The EU seed legislation is currently based on two pillars: i) to be commercialized, wheat varieties should be recorded in a variety register and go through a certification process; ii) to be registered, a commercial variety should demonstrate specificity (being different from other varieties), uniformity, stability (maintaining essential characteristics after being reproduced several times), and agronomic value (usually this means high yields, resistance to pathogens, and good technological characteristics). Therefore, seed companies are subject to a strict regulatory regime and must apply for a license to sell seeds. Certification of seed is implemented by specialized institutions with field inspections and laboratory tests. Since each crop differs in standards of purity, germinability and phytosanitary conditions are applied according to specific norms.

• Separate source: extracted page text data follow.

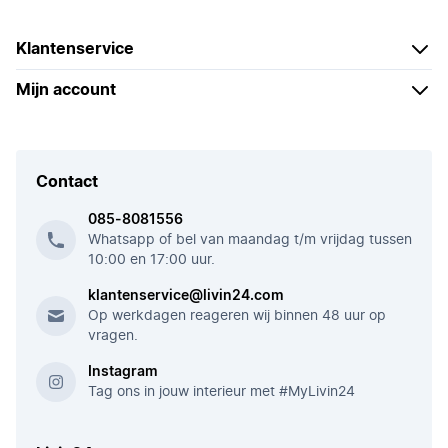
Klantenservice
Mijn account
Contact
085-8081556
Whatsapp of bel van maandag t/m vrijdag tussen
10:00 en 17:00 uur.
klantenservice@livin24.com
Op werkdagen reageren wij binnen 48 uur op
vragen.
Instagram
Tag ons in jouw interieur met #MyLivin24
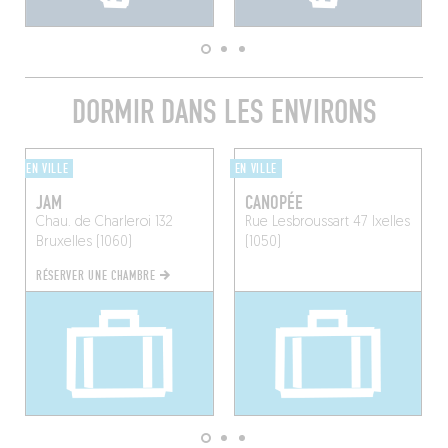
DORMIR DANS LES ENVIRONS
EN VILLE
EN VILLE
JAM
CANOPÉE
Chau. de Charleroi 132
Rue Lesbroussart 47
Ixelles
Bruxelles (1060)
(1050)
RÉSERVER UNE CHAMBRE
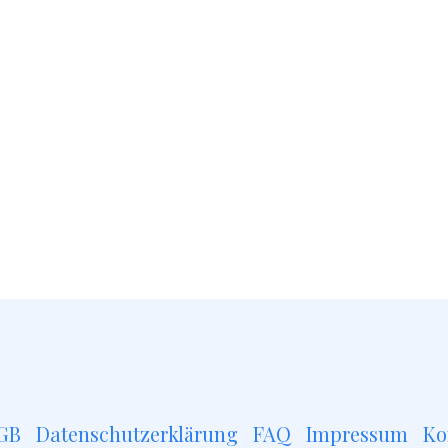
GB
Datenschutzerklärung
FAQ
Impressum
Ko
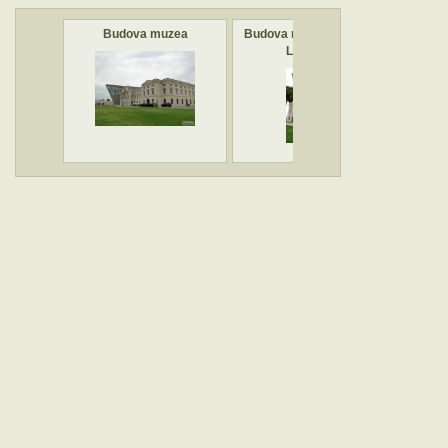
Budova muzea
Budova muzea s tankem
Min
Leopard 1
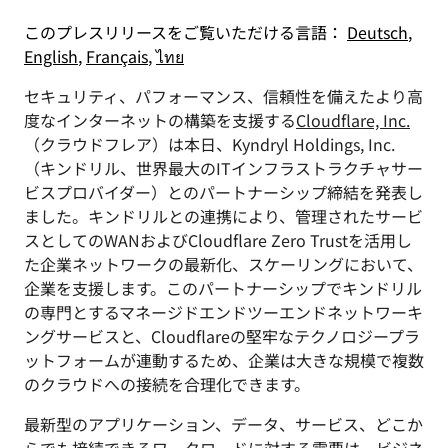
このプレスリリースをご覧いただける言語：
Deutsch
,
English
,
Français
,
ไทย
セキュリティ、パフォーマンス、信頼性を備えたより高
度なインターネットの構築を支援する
Cloudflare, Inc.
（クラウドフレア）は本日、Kyndryl Holdings, Inc.
（キンドリル、世界最大のITインフラストラクチャサー
ビスプロバイダー）とのパートナーシップ締結を発表し
ました。キンドリルとの連携により、管理されたサービ
スとしてのWANおよびCloudflare Zero Trustを活用し
た企業ネットワークの最新化、スケーリングにおいて、
企業を支援します。このパートナーシップでキンドリル
の専門とするマネージドエンドツーエンドネットワーキ
ングサービスと、Cloudflareの堅牢なテクノロジープラ
ットフォームが連動するため、企業は大きな規模で複数
のクラウドへの接続を合理化できます。
最新型のアプリケーション、データ、サービス、どこか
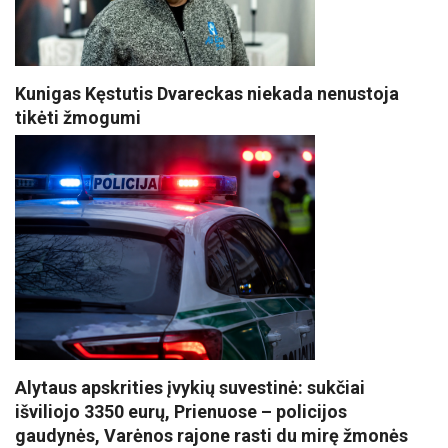
Kunigas Kęstutis Dvareckas niekada nenustoja
tikėti žmogumi
Alytaus apskrities įvykių suvestinė: sukčiai
išviliojo 3350 eurų, Prienuose – policijos
gaudynės, Varėnos rajone rasti du mirę žmonės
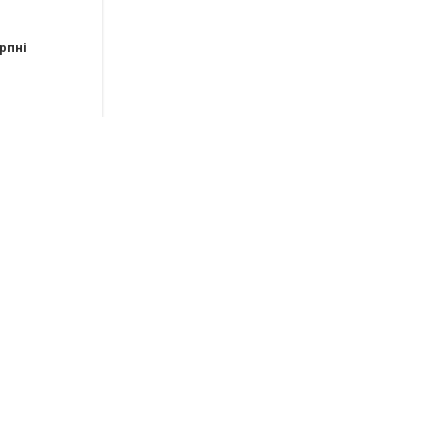
рпні
рпні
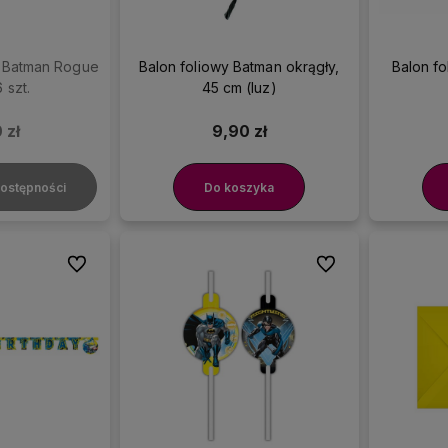
 Batman Rogue
Balon foliowy Batman okrągły,
Balon f
 szt.
45 cm (luz)
 zł
9,90 zł
ostępności
Do koszyka
Do ulubionych
Do ulubionych
amy doświadczenie w
Nasze dekoracje są
rganizowaniu imprez, więc
dostępne od ręki
, więc z
ferujemy sprawdzone
pewnością dotrą na czas!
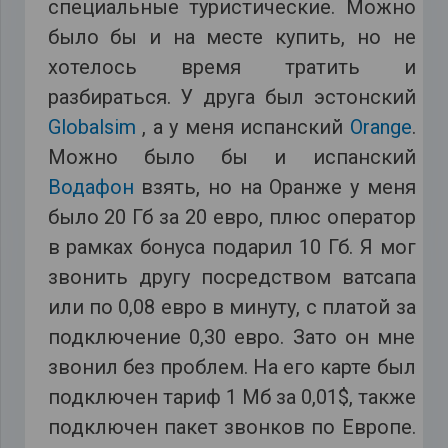
специальные туристические. Можно
было бы и на месте купить, но не
хотелось время тратить и
разбираться. У друга был эстонский
Globalsim
, а у меня испанский
Orange
.
Можно было бы и испанский
Водафон
взять, но на Оранже у меня
было 20 Гб за 20 евро, плюс оператор
в рамках бонуса подарил 10 Гб. Я мог
звонить другу посредством ватсапа
или по 0,08 евро в минуту, с платой за
подключение 0,30 евро. Зато он мне
звонил без проблем. На его карте был
подключен тариф 1 Мб за 0,01$, также
подключен пакет звонков по Европе.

The European seed market regulation’s productivist approach changed in 2008 when a new type of crop variety, the so-called “conservation” variety, was acknowledged to facilitate in situ conservation of crop agrobiodiversity by cultivating local crops in the areas of origin. For these varieties, just a minimum degree of uniformity is required for identification. Indeed, a certain heterogeneity is deemed important for conserving these varieties, often at risk of extinction. Moreover, agronomic high value is unnecessary since the conservation purpose. In any case, seed commercialization is reserved to officially registered seed companies. More recently (Decision 2014/150/UE), the EU Commission waived the commercialization of wheat evolutionary populations of varieties, attributed to the results of cross breeding between local varieties, yielding the sustainable characteristics of ancient varieties with higher and less variability. Finally, the new Organic agriculture legislation (Reg. 2018/848) has made possible the commercialization of heterogeneous organic seed material, a category that includes wheat mixtures and populations for organic agriculture.